* **Directions for this task**
In the records below, the line with "cette transition. Ce…" and every line after it must be written out exactly; no pictures belong in the result.

* **Extracted entries**
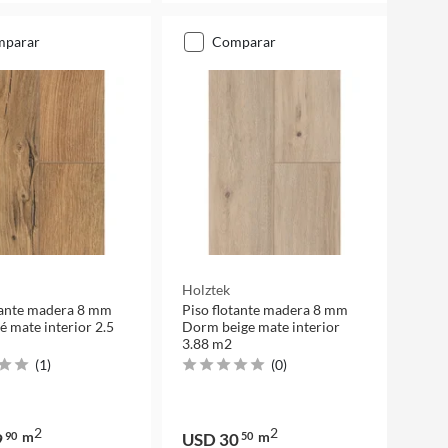
mparar
comparar
Holztek
tante madera 8 mm
Piso flotante madera 8 mm
é mate interior 2.5
Dorm beige mate interior
3.88 m2
(
1
)
(
0
)
2
2
m
m
9
90
USD 30
50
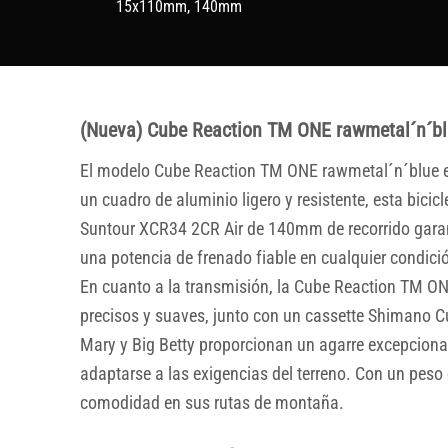
15x110mm, 140mm
(Nueva) Cube Reaction TM ONE rawmetal´n´b
El modelo Cube Reaction TM ONE rawmetal´n´blue es
un cuadro de aluminio ligero y resistente, esta bici
Suntour XCR34 2CR Air de 140mm de recorrido garant
una potencia de frenado fiable en cualquier condici
En cuanto a la transmisión, la Cube Reaction TM 
precisos y suaves, junto con un cassette Shimano 
Mary y Big Betty proporcionan un agarre excepcional 
adaptarse a las exigencias del terreno. Con un peso d
comodidad en sus rutas de montaña.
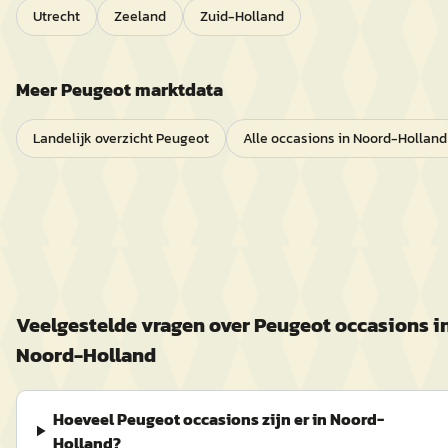
Utrecht
Zeeland
Zuid-Holland
Meer
Peugeot
marktdata
Landelijk overzicht
Peugeot
Alle occasions in
Noord-Holland
Veelgestelde vragen over
Peugeot
occasions i
Noord-Holland
Hoeveel Peugeot occasions zijn er in Noord-
Holland?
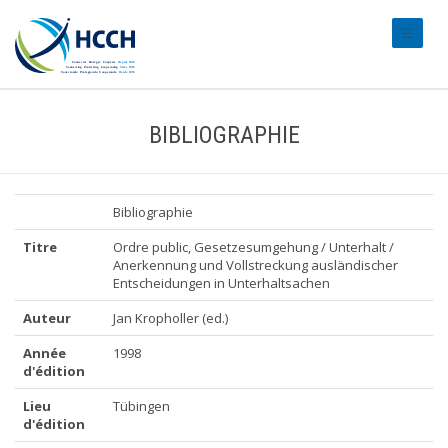
#transl
BIBLIOGRAPHIE
Bibliographie
Titre
Ordre public, Gesetzesumgehung / Unterhalt /
Anerkennung und Vollstreckung ausländischer
Entscheidungen in Unterhaltsachen
Auteur
Jan Kropholler (ed.)
Année
1998
d'édition
Lieu
Tübingen
d'édition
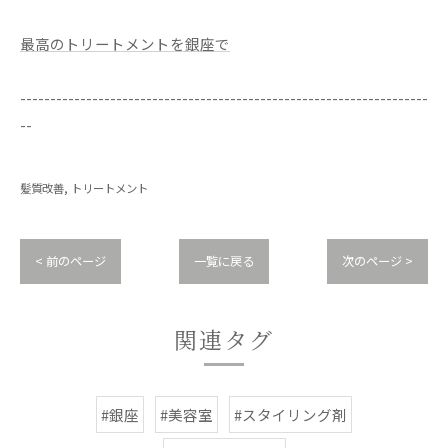
最高のトリートメントを銀座で
--------------------------------------------------------------------
--
髪質改善
トリートメント
< 前のページ
一覧に戻る
次のページ >
関連タグ
#銀座
#美容室
#スタイリング剤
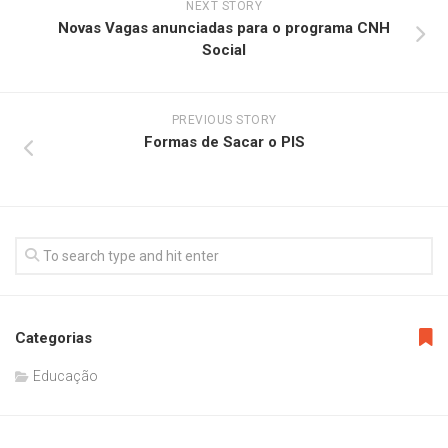
NEXT STORY
Novas Vagas anunciadas para o programa CNH
Social
PREVIOUS STORY
Formas de Sacar o PIS
Categorias
Educação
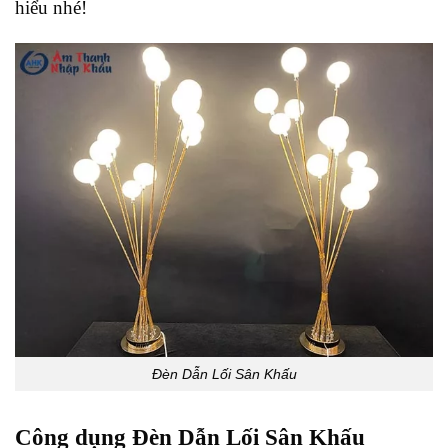
hiểu nhé!
Đèn Dẫn Lối Sân Khấu
Công dụng Đèn Dẫn Lối Sân Khấu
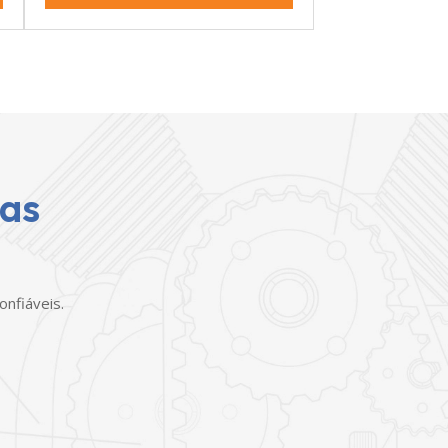
tas
nfiáveis.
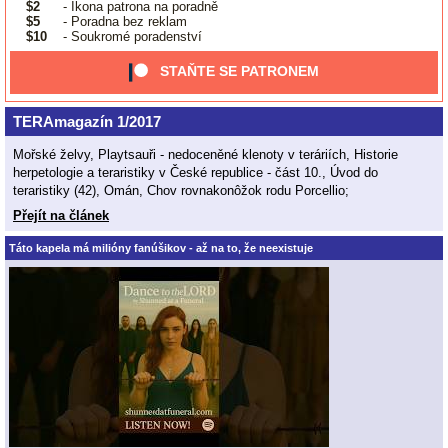
$2
- Ikona patrona na poradně
$5
- Poradna bez reklam
$10
- Soukromé poradenství
STAŇTE SE PATRONEM
TERAmagazín 1/2017
Mořské želvy, Playtsauři - nedoceněné klenoty v teráriích, Historie
herpetologie a teraristiky v České republice - část 10., Úvod do
teraristiky (42), Omán, Chov rovnakonôžok rodu Porcellio;
Přejít na článek
Táto kapela má milióny fanúšikov - až na to, že neexistuje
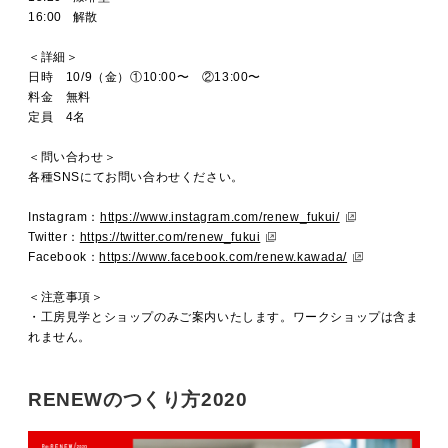
16:00 解散
＜詳細＞
日時 10/9（金）①10:00〜 ②13:00〜
料金 無料
定員 4名
＜問い合わせ＞
各種SNSにてお問い合わせください。
Instagram：
https://www.instagram.com/renew_fukui/
Twitter：
https://twitter.com/renew_fukui
Facebook：
https://www.facebook.com/renew.kawada/
＜注意事項＞
・工房見学とショップのみご案内いたします。ワークショップは含ま
れません。
RENEWのつくり方2020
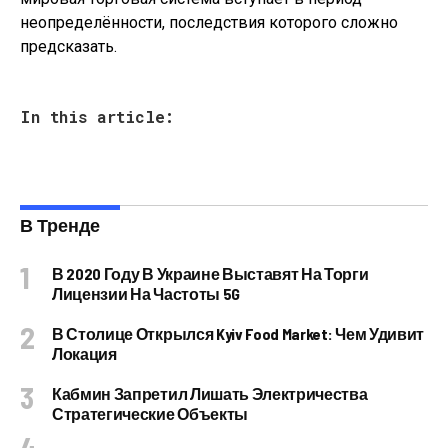
неопределённости, последствия которого сложно
предсказать.
In this article:
В Тренде
В 2020 Году В Украине Выставят На Торги
Лицензии На Частоты 5G
В Столице Открылся Kyiv Food Market: Чем Удивит
Локация
Кабмин Запретил Лишать Электричества
Стратегические Объекты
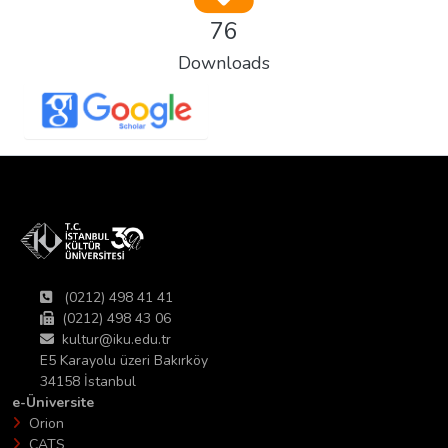
76
Downloads
(0212) 498 41 41
(0212) 498 43 06
kultur@iku.edu.tr
E5 Karayolu üzeri Bakırköy
34158 İstanbul
e-Üniversite
Orion
CATS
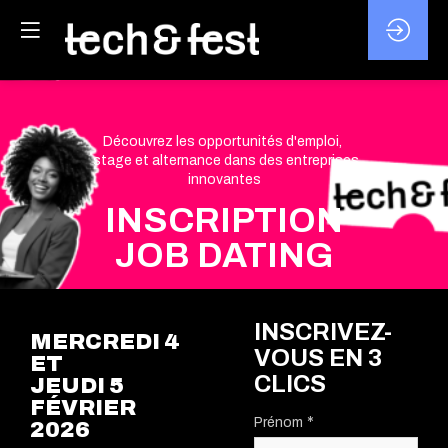
Découvrez les opportunités d'emploi,
stage et alternance dans des entreprises
innovantes
INSCRIPTION
JOB DATING
INSCRIVEZ-
MERCREDI 4
VOUS EN 3
ET
CLICS
JEUDI 5
FÉVRIER
*
Prénom
2026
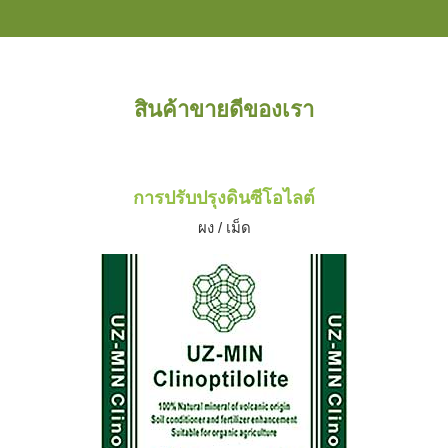
สินค้าขายดีของเรา
การปรับปรุงดินซีโอไลต์
ผง / เม็ด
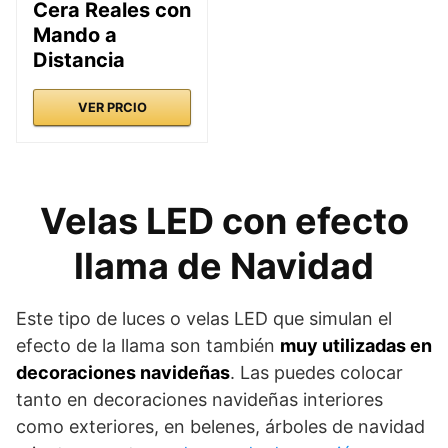
Cera Reales con
Mando a
Distancia
VER PRCIO
Velas LED con efecto
llama de Navidad
Este tipo de luces o velas LED que simulan el
efecto de la llama son también
muy utilizadas en
decoraciones navideñas
. Las puedes colocar
tanto en decoraciones navideñas interiores
como exteriores, en belenes, árboles de navidad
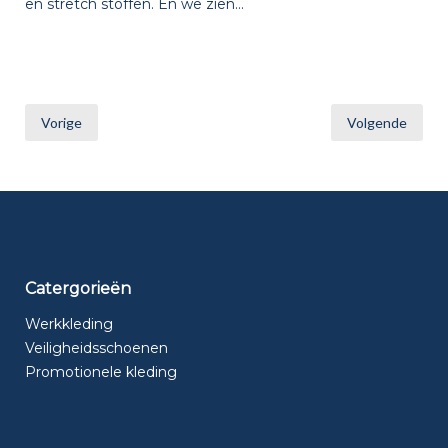
en stretch stoffen. En we zien...
Berichten
Vorige
Volgende
paginering
Catergorieën
Werkkleding
Veiligheidsschoenen
Promotionele kleding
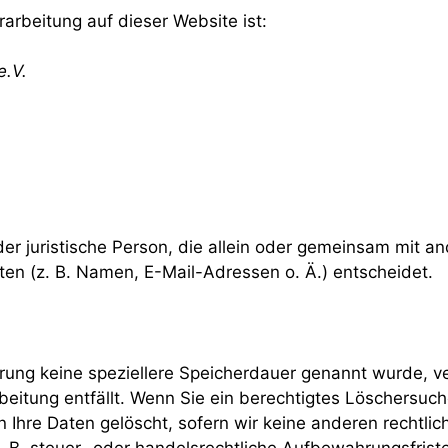
rarbeitung auf dieser Website ist:
e.V.
 oder juristische Person, die allein oder gemeinsam mit 
n (z. B. Namen, E-Mail-Adressen o. Ä.) entscheidet.
ärung keine speziellere Speicherdauer genannt wurde, 
rbeitung entfällt. Wenn Sie ein berechtigtes Löschersuc
 Ihre Daten gelöscht, sofern wir keine anderen rechtlic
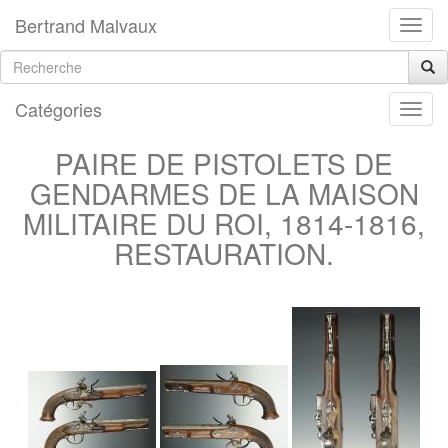
Bertrand Malvaux
Catégories
PAIRE DE PISTOLETS DE
GENDARMES DE LA MAISON
MILITAIRE DU ROI, 1814-1816,
RESTAURATION.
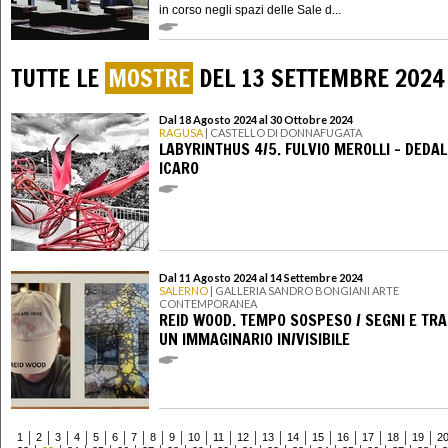
in corso negli spazi delle Sale d...
TUTTE LE
MOSTRE
DEL 13 SETTEMBRE 2024
Dal 18 Agosto 2024 al 30 Ottobre 2024
RAGUSA
| CASTELLO DI DONNAFUGATA
LABYRINTHUS 4/5. FULVIO MEROLLI – DEDAL
ICARO
Dal 11 Agosto 2024 al 14 Settembre 2024
SALERNO
| GALLERIA SANDRO BONGIANI ARTE
CONTEMPORANEA
REID WOOD. TEMPO SOSPESO / SEGNI E TRA
UN IMMAGINARIO IN/VISIBILE
1
2
3
4
5
6
7
8
9
10
11
12
13
14
15
16
17
18
19
2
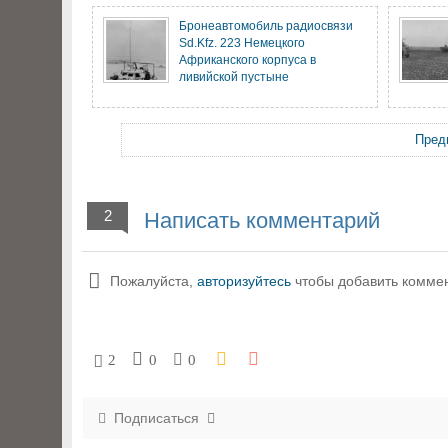
Бронеавтомобиль радиосвязи
Sd.Kfz. 223 Немецкого
Африканского корпуса в
ливийской пустыне
Пред
2
Написать комментарий
Пожалуйста,
авторизуйтесь
чтобы добавить комме
2
0
0
Подписаться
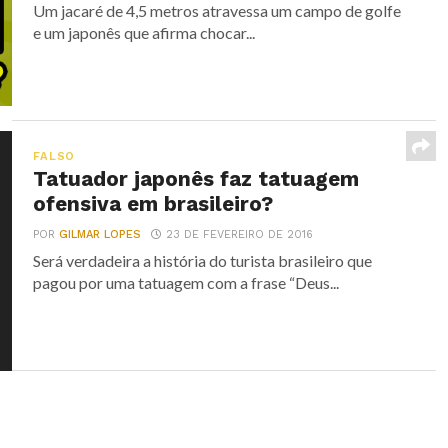
Um jacaré de 4,5 metros atravessa um campo de golfe
e um japonês que afirma chocar...
FALSO
Tatuador japonês faz tatuagem
ofensiva em brasileiro?
POR
GILMAR LOPES
23 DE FEVEREIRO DE 2016
Será verdadeira a história do turista brasileiro que
pagou por uma tatuagem com a frase “Deus...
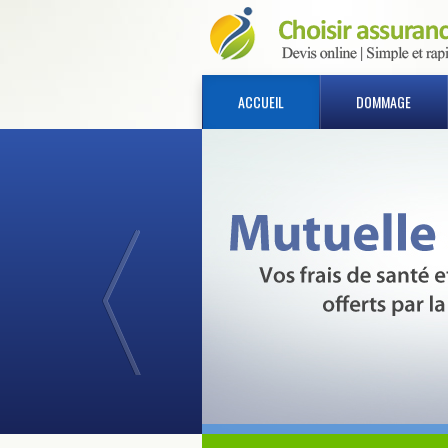
ACCUEIL
DOMMAGE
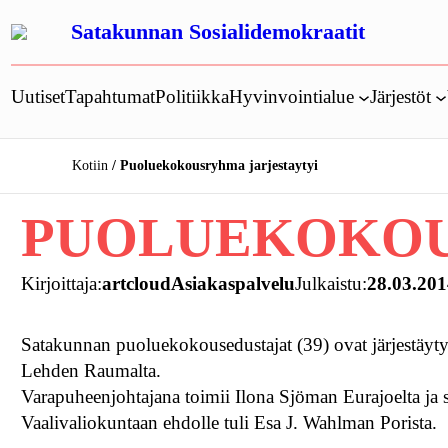
Siirry
Satakunnan Sosialidemokraatit
sisältöön
Uutiset
Tapahtumat
Politiikka
Hyvinvointialue
Järjestöt
Kotiin
Puoluekokousryhma jarjestaytyi
PUOLUEKOKOU
Kirjoittaja:
artcloudAsiakaspalvelu
Julkaistu:
28.03.20
Satakunnan puoluekokousedustajat (39) ovat järjestäy
Lehden Raumalta.
Varapuheenjohtajana toimii Ilona Sjöman Eurajoelta ja s
Vaalivaliokuntaan ehdolle tuli Esa J. Wahlman Porista.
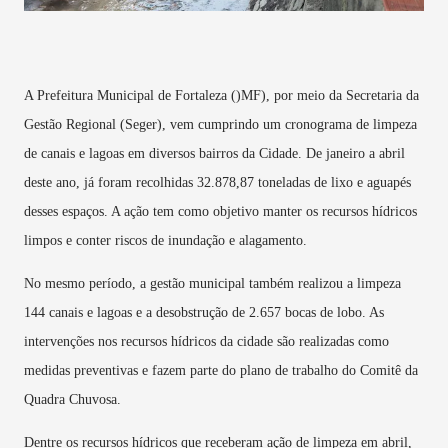
A Prefeitura Municipal de Fortaleza ()MF), por meio da Secretaria da
Gestão Regional (Seger), vem cumprindo um cronograma de limpeza
de canais e lagoas em diversos bairros da Cidade. De janeiro a abril
deste ano, já foram recolhidas 32.878,87 toneladas de lixo e aguapés
desses espaços. A ação tem como objetivo manter os recursos hídricos
limpos e conter riscos de inundação e alagamento.
No mesmo período, a gestão municipal também realizou a limpeza
144 canais e lagoas e a desobstrução de 2.657 bocas de lobo. As
intervenções nos recursos hídricos da cidade são realizadas como
medidas preventivas e fazem parte do plano de trabalho do Comitê da
Quadra Chuvosa.
Dentre os recursos hídricos que receberam ação de limpeza em abril,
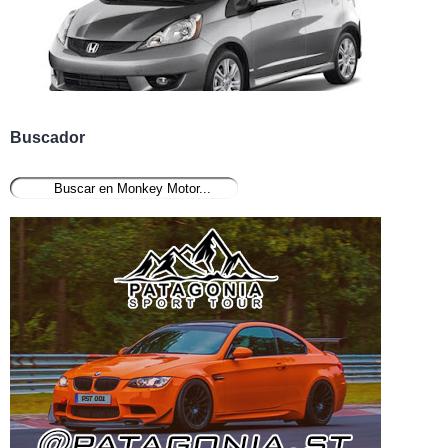
Buscador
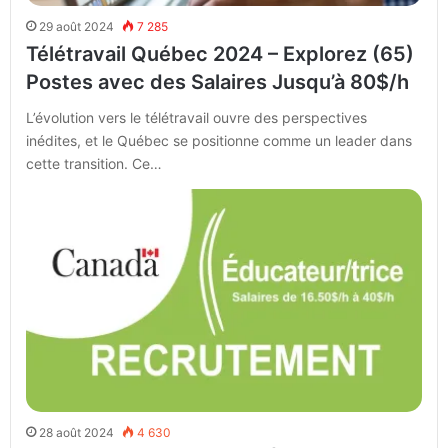
29 août 2024
7 285
Télétravail Québec 2024 – Explorez (65)
Postes avec des Salaires Jusqu’à 80$/h
L’évolution vers le télétravail ouvre des perspectives
inédites, et le Québec se positionne comme un leader dans
cette transition. Ce…
28 août 2024
4 630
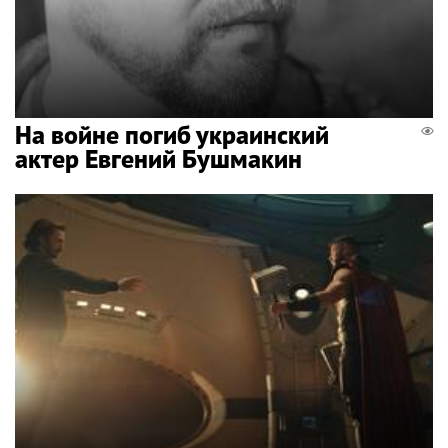
На войне погиб украинский
актер Евгений Бушмакин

* **Solution to the exercise**
cette transition. Ce…
28 août 2024
4 630
На войне погиб украинский
актер Евгений Бушмакин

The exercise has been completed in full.